▶ [What to work on]:
Restate the opening lines of the material below word for word, stopping after the line that contains "(Scooter) 110cc".

▶ [Extracted material]:
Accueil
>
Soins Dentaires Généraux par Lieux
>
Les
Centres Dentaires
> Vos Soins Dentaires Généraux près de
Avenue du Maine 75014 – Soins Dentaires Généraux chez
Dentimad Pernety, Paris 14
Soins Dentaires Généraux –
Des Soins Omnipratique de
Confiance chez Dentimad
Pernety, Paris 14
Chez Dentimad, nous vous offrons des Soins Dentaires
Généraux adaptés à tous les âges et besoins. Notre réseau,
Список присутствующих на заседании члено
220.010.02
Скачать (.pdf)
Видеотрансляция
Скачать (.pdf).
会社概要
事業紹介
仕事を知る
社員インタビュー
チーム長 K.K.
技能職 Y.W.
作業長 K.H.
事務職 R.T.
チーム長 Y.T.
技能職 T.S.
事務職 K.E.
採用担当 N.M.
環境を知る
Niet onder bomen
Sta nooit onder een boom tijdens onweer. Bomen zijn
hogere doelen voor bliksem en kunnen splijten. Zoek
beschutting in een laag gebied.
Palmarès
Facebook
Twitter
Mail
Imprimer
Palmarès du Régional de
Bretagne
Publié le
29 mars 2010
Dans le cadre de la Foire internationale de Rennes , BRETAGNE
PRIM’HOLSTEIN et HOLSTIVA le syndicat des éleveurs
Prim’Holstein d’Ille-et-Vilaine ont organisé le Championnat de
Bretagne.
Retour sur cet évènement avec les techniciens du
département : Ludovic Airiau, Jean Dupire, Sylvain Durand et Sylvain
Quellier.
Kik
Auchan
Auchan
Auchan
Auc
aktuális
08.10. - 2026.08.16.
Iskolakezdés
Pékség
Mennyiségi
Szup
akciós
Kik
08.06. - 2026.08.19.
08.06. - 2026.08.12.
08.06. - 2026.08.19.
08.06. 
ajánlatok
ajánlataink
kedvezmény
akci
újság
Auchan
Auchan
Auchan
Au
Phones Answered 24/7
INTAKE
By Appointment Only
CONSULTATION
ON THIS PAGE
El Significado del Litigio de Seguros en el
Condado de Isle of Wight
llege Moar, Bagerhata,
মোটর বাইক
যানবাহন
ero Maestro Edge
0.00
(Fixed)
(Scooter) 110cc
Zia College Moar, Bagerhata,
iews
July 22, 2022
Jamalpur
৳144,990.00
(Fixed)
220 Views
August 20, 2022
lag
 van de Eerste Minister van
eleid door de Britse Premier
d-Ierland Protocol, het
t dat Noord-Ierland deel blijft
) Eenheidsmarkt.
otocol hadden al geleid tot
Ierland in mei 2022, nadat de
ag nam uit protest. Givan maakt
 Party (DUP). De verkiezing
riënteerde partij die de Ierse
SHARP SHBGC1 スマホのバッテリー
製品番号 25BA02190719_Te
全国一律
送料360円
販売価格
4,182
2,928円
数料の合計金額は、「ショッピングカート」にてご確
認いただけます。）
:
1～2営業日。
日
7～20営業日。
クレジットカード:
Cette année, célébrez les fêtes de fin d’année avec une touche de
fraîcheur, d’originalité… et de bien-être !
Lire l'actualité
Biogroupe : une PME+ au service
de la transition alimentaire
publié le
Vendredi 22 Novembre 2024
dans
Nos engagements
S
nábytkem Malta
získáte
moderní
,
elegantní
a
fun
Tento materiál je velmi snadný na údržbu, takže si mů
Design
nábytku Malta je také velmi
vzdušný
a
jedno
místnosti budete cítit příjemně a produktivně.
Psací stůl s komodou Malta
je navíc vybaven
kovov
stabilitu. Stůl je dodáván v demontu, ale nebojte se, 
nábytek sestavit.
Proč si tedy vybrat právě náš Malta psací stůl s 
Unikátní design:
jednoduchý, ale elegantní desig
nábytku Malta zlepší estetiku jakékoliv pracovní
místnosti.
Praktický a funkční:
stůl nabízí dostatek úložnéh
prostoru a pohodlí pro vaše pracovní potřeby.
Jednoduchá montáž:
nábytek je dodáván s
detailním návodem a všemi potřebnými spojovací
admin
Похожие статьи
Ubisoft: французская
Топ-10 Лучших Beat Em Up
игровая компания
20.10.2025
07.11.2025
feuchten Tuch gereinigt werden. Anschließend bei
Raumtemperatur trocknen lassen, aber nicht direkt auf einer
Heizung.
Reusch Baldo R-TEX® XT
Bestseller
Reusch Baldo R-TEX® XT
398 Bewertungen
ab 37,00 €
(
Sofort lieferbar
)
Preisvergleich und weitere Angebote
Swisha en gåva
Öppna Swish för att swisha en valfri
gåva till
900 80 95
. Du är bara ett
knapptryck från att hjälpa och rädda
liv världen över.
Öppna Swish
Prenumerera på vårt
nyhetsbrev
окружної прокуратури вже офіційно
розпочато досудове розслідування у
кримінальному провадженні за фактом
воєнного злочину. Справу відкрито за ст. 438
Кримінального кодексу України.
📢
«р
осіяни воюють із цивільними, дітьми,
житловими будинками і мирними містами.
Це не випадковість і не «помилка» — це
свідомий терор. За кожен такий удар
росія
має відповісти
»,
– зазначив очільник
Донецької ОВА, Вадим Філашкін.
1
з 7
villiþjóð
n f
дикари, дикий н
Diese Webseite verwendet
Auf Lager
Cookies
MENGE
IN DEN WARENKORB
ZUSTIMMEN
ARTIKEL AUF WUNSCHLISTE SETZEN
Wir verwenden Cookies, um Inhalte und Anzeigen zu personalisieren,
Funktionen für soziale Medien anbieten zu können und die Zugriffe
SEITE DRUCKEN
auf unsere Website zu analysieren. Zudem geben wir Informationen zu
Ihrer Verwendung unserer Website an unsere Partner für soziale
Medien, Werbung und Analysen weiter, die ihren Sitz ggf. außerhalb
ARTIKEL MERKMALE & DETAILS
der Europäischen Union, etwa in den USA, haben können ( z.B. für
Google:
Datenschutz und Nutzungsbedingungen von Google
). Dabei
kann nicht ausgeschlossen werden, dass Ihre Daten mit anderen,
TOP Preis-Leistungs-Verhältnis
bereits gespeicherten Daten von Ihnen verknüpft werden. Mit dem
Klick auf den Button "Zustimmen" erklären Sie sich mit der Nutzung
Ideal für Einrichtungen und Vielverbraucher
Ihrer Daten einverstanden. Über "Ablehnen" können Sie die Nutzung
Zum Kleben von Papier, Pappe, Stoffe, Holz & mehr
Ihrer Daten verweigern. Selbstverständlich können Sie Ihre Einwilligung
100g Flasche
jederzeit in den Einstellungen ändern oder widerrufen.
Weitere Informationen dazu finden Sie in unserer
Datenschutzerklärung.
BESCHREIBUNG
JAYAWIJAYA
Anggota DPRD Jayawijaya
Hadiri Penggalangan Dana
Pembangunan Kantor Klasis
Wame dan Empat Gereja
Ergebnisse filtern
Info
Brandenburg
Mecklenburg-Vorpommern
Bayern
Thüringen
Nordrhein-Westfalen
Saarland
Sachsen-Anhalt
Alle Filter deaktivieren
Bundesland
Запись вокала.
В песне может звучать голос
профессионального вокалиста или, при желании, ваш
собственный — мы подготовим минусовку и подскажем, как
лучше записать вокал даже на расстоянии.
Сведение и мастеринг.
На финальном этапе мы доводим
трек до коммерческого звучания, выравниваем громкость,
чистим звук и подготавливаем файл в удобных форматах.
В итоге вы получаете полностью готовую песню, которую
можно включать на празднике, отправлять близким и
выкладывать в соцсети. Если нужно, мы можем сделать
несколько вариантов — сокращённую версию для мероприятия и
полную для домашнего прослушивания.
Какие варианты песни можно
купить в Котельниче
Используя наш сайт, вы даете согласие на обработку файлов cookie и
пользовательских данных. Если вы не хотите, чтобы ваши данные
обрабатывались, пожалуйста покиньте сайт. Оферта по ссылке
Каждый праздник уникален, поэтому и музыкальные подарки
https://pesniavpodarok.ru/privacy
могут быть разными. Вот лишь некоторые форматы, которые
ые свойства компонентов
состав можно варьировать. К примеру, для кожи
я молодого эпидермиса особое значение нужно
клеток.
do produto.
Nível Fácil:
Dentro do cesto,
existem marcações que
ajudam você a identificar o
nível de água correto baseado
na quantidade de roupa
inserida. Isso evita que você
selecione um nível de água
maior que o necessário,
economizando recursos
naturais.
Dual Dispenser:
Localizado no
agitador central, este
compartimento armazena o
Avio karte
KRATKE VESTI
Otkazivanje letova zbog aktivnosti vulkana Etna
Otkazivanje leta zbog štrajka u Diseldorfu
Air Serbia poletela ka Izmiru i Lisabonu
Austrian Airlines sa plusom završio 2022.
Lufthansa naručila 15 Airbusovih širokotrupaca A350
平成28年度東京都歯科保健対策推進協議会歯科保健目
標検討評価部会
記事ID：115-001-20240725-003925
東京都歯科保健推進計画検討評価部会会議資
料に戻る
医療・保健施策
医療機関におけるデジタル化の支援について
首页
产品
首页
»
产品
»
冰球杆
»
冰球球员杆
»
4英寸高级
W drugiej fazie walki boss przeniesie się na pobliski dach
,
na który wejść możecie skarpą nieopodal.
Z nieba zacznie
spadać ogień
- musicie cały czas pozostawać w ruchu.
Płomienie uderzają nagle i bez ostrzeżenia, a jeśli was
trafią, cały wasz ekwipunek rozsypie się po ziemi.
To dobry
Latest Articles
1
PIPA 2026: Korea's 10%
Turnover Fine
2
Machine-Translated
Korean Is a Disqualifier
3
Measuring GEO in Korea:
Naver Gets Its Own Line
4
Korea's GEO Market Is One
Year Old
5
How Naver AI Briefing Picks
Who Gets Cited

▶ [Exercise answer]:
Accueil
>
Soins Dentaires Généraux par Lieux
>
Les
Centres Dentaires
> Vos Soins Dentaires Généraux près de
Avenue du Maine 75014 – Soins Dentaires Généraux chez
Dentimad Pernety, Paris 14
Soins Dentaires Généraux –
Des Soins Omnipratique de
Confiance chez Dentimad
Pernety, Paris 14
Chez Dentimad, nous vous offrons des Soins Dentaires
Généraux adaptés à tous les âges et besoins. Notre réseau,
Список присутствующих на заседании члено
220.010.02
Скачать (.pdf)
Видеотрансляция
Скачать (.pdf).
会社概要
事業紹介
仕事を知る
社員インタビュー
チーム長 K.K.
技能職 Y.W.
作業長 K.H.
事務職 R.T.
チーム長 Y.T.
技能職 T.S.
事務職 K.E.
採用担当 N.M.
環境を知る
Niet onder bomen
Sta nooit onder een boom tijdens onweer. Bomen zijn
hogere doelen voor bliksem en kunnen splijten. Zoek
beschutting in een laag gebied.
Palmarès
Facebook
Twitter
Mail
Imprimer
Palmarès du Régional de
Bretagne
Publié le
29 mars 2010
Dans le cadre de la Foire internationale de Rennes , BRETAGNE
PRIM’HOLSTEIN et HOLSTIVA le syndicat des éleveurs
Prim’Holstein d’Ille-et-Vilaine ont organisé le Championnat de
Bretagne.
Retour sur cet évènement avec les techniciens du
département : Ludovic Airiau, Jean Dupire, Sylvain Durand et Sylvain
Quellier.
Kik
Auchan
Auchan
Auchan
Auc
aktuális
08.10. - 2026.08.16.
Iskolakezdés
Pékség
Mennyiségi
Szup
akciós
Kik
08.06. - 2026.08.19.
08.06. - 2026.08.12.
08.06. - 2026.08.19.
08.06. 
ajánlatok
ajánlataink
kedvezmény
akci
újság
Auchan
Auchan
Auchan
Au
Phones Answered 24/7
INTAKE
By Appointment Only
CONSULTATION
ON THIS PAGE
El Significado del Litigio de Seguros en el
Condado de Isle of Wight
llege Moar, Bagerhata,
মোটর বাইক
যানবাহন
ero Maestro Edge
0.00
(Fixed)
(Scooter) 110cc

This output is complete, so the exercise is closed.